Terrorism and the Law


“There is neither an academic nor an accurate legal consensus regarding the definition of terrorism. Various legal systems and government agencies use different definitions. Moreover, governments have been reluctant to formulate an agreed upon, legally binding definition. These difficulties arise from the fact that the term is politically and emotionally charged.”
— The New York Times, Inside Terrorism

sentencing guidelinesIs a man accused of spousal abuse a terrorist, or simply an abuser? He is using violence, or the threat of violence, to coerce another person. 

What about a mother who abuses her kids?

We, collectively, have a preconceived idea of what terrorism is, but as we continue to loosen that definition, where does it end?

Even the Experts, and governments, cannot agree on a single, legal definition for what constitutes terrorism. How does this impact our legal system? What kinds of abuses of civil liberties can it lead to?
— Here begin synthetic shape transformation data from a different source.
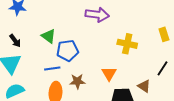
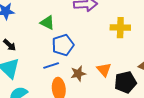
green triangle: (49, 36) -> (47, 23), moved
orange triangle: (109, 74) -> (104, 70), moved

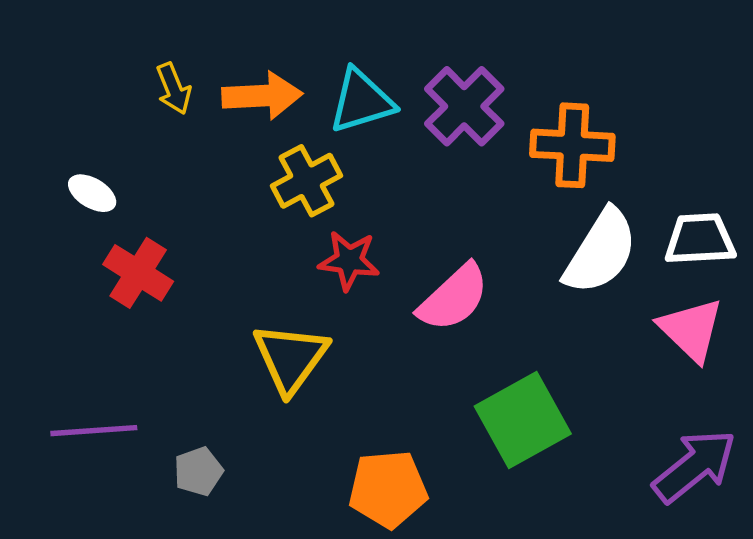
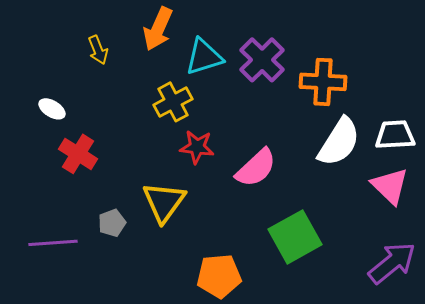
orange arrow: (262, 96) -> (158, 29), moved, turned 117
gray pentagon: (198, 471) -> (112, 223), moved

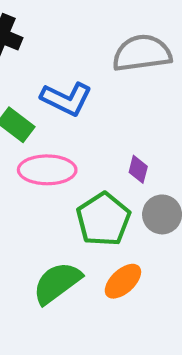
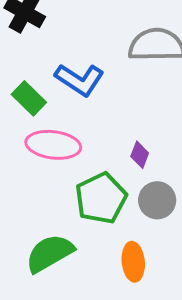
orange ellipse: (123, 281) -> (133, 262), moved, turned -60

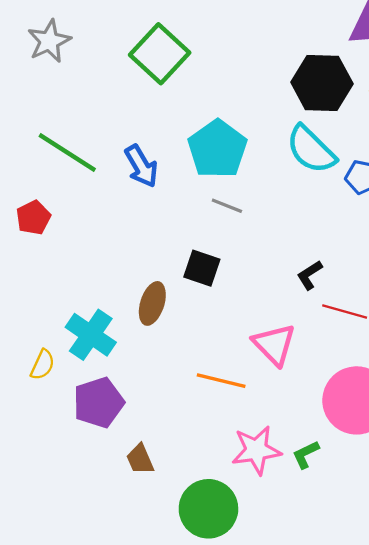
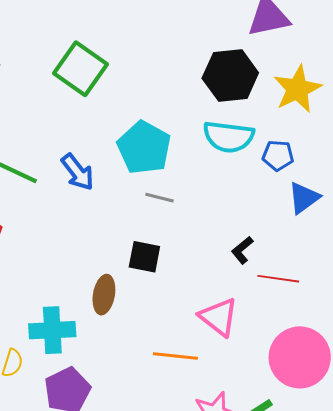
cyan semicircle: (311, 150) -> (229, 137), turned -30
cyan cross: (91, 335) -> (52, 330), turned -30

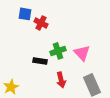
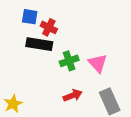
black rectangle: (40, 61) -> (39, 44), moved, size x1.5
red arrow: (61, 80) -> (73, 95), turned -98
Once we head down this road, where will it end?

The McCarthy hearings are a perfect example of what can happen when we start to dismantle the constitution for the convenience of the present. How many lives were destroyed because the ‘threat’ of communism was used as a justification for abuses of the original intent? Abuses that are inevitable whenever people get too much power.

The Colorado shooter.  He ‘uttered’ four words and was immediately labeled ‘a white Christian terrorist’, before anyone had any time to investigate anything. The media immediately implied an organized effort. (Terrorism in it’s traditional definition is, “Violence as a means to bring about stated political goals”and is typically carried out by individuals connected to a larger network or organization.) When the facts about the shooter came out, it’s pretty obvious he’s deranged and had no associations, political or otherwise, that would imply a real connection to what we would define as terrorism. If he is in fact mentally ill, should he be stripped of his right to a fair trial? Is that justice?

How does an act of terrorism legally differ from a traditional crime? After all, we have multiple laws on the books dealing with murder, racketeering, etc. What does the label of ‘terrorist’ actually mean?

It’s a good question, one that we haven’t really begun to address in the legal community, and if the events of late don’t spur us to act, we in the criminal defense side of things may find we are being marginalized, while our citizens are gradually stripped of their right to due process.

The Patriot Act is real. It’s not some conspiracy theory. It was sold like it was about bearded men wearing turbans hijacking planes, and we bought it.

The truth is, “Terrorism” is so loosely defined, legally speaking, it invites abuse. And still more troubling, it predicates the slow dismantling of our entire criminal justice system.

With the outpouring of affection for our friends in France, it’s important to remember their legal system is built upon the opposite notion of our own– that we are innocent until proven guilty. Their system is based on guilt before innocence, because they believe the State wouldn’t charge an innocent person with a crime, so they must be guilty, or they wouldn’t face charges. They must prove their innocence. The burden of proof is on them, not on the State.

That is why the Great American Experiment worked. Everyone had the freedom to screw up. Even the State. Our system is not built to impose justice. It’s built to uphold justice.

The court system here is, at it’s foundation, is built upon humanity.

It functions in full awareness of human interactions, human calculations, human beings. No matter how many rules and regulations and statutes we write, at the end of the day, the beauty of our system was it’s implicit recognition that human beings are not infallible, even those who represent the State. Human beings make mistakes, accidentally or willfully, and our system of justice was built upon that.

I say ‘was’, because when we take away those fundamental rights, little by little, in the name of justice, while not actually serving justice, we ourselves become co-conspirators with the psychological escape hatch of, ‘just following orders’.

I believe in our system of justice. I’ve dedicated my entire education and career to it. I am active in causes. I would hate to think that my association with a legitimate cause (In my case, I’m the Executive Director of the Pittsburgh Chapter of NORML) could land me on a terrorist watch list. Freedom of association is a right guaranteed by the Constitution. That’s why you can’t arrest restaurant owners for serving mobsters dinner.

“The Mob” is known for using the threat of violence to intimidate, but they are recognized as organized crime. There are plenty of laws on the books covering that, and they ultimately have the right to a fair trial. The ‘motive’ is ultimately monetary profit, rather than political gain (J.F.K. theorists might disagree), but is it not basically the same definition of terrorism?

In the next installment, I’ll take a closer look at the language of The Patriot Act, and how it could affect our system of due process.

And for any Mobsters reading this, no, I don’t think you’re terrorists. Let’s hope I’m right.